Bolsonaro aposta tudo
A mistura de política com entretenimento não é novidade. Era assídua nas marchinhas de carnaval, na música popular, e continua arrancando gargalhadas nos programas humorísticos de TV. Artistas sempre foram bons cabos eleitorais e showmícios faziam parte das campanhas até serem proibidos pelo Supremo, em 2006. Tudo para lá de inocente perto do que se vê nas redes sociais, ambiente em que a política virou um reality show sob medida para o populismo de ocasião.
Nele, o presidente Jair Bolsonaro tem se mostrado imbatível. Na última quinta-feira, movimentou o Facebook com uma enquete sobre como deveria agir quanto ao fundo eleitoral de R$ 2 bilhões proposto pelo seu governo e aprovado pelo Congresso. Vetar e correr o risco de um impeachment ou sancionar, provocou.
De duas, as duas. Mentiu ao delegar a escolha para a galera e tratou uma decisão presidencial como bacalhau que se joga na plateia. (Que o genial Chacrinha me perdoe pela citação.)
Nada que cause espanto em um governo que define políticas públicas por likes no Facebook, retweets e coraçõezinhos de aprovação.
Ministros como Abraham Weintraub, da Educação, Damares Alves, da Mulher, Família e Direitos Humanos, e Ernesto Araújo, das Relações Exteriores, parecem que se ocupam mais das redes do que das tarefas para as quais foram nomeados. Pelo volume de posts diários e lives semanais, que duram em média uma hora, o próprio presidente dá a entender que agradar fãs no Facebook e no Twitter é determinante. Importa mais que a governança, que o país.
No primeiro ano de governo foi a temperatura nas redes que determinou as idas e vindas do presidente. Seja para amenizar o projeto original da Previdência ou adiar privatizações, voltar atrás na mudança da Embaixada do Brasil de Tel Aviv para Jerusalém ou na indicação de seu filho Eduardo para a Embaixada dos Estados Unidos.
Antes de o ano virar voltou da Bahia para Brasília depois de ser duramente criticado no Facebook e no Twitter por preferir ver a chegada de 2020 longe da mulher e, pior, no momento em que ela passaria por uma cirurgia, mesmo sob alegação de risco zero. Erro fatal para quem se diz um feroz defensor da família sobre todas as coisas. Nem os fanáticos seguidores perdoaram.

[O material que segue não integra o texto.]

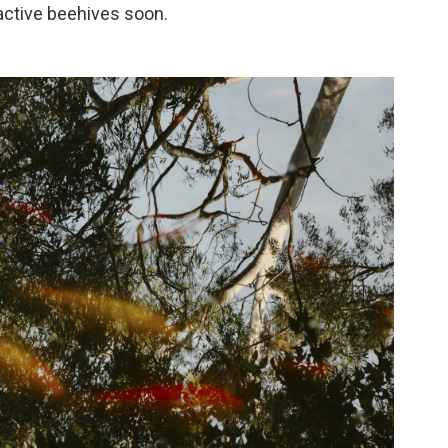
 active beehives soon.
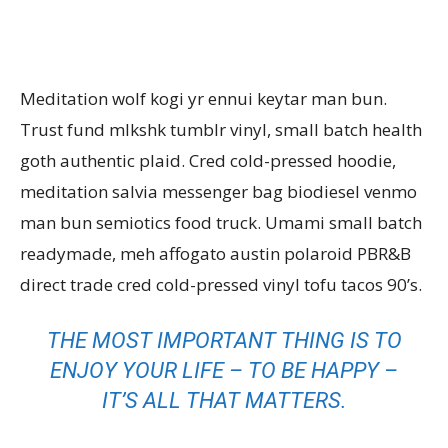
Meditation wolf kogi yr ennui keytar man bun.
Trust fund mlkshk tumblr vinyl, small batch health
goth authentic plaid. Cred cold-pressed hoodie,
meditation salvia messenger bag biodiesel venmo
man bun semiotics food truck. Umami small batch
readymade, meh affogato austin polaroid PBR&B
direct trade cred cold-pressed vinyl tofu tacos 90’s.
THE MOST IMPORTANT THING IS TO
ENJOY YOUR LIFE – TO BE HAPPY –
IT’S ALL THAT MATTERS.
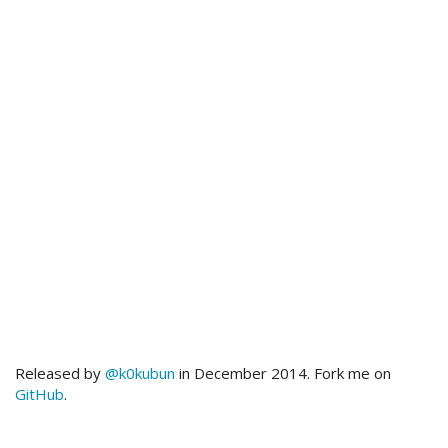
Released by
@k0kubun
in December 2014. Fork me on
GitHub
.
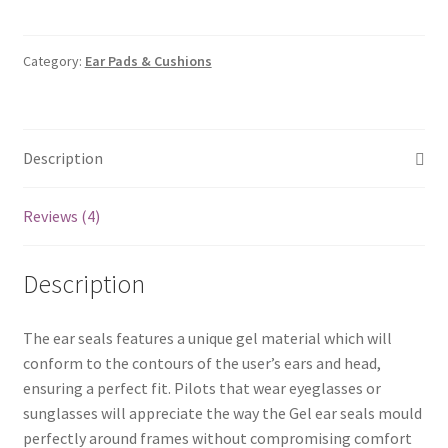
Seals
for
Aviation
Category:
Ear Pads & Cushions
Headset
quantity
Description
Reviews (4)
Description
The ear seals features a unique gel material which will
conform to the contours of the user’s ears and head,
ensuring a perfect fit. Pilots that wear eyeglasses or
sunglasses will appreciate the way the Gel ear seals mould
perfectly around frames without compromising comfort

As redes servem ainda para a prática da tergiversação.
Com estratagemas diversos – acusações à imprensa, falsas notícias, exageros ou impropérios inadmissíveis para qualquer um, quanto mais para alguém que deveria servir de exemplo -, Bolsonaro usa as redes para tirar o foco dos imbróglios em que seus filhos se metem. Basta uma investigação chegar perto de algum deles para que o presidente fale ou escreva um post desaforado que suplante a notícia incômoda.
Serve ainda para testar a (im)popularidade de medidas como o retorno da CPMF, que espertamente Bolsonaro terceirizou para a equipe de Paulo Guedes. Aí o presidente chega ao cúmulo de conversar com o ministro no Planalto pela manhã e deixá-lo sem tapete depois do almoço no primeiro post da tarde.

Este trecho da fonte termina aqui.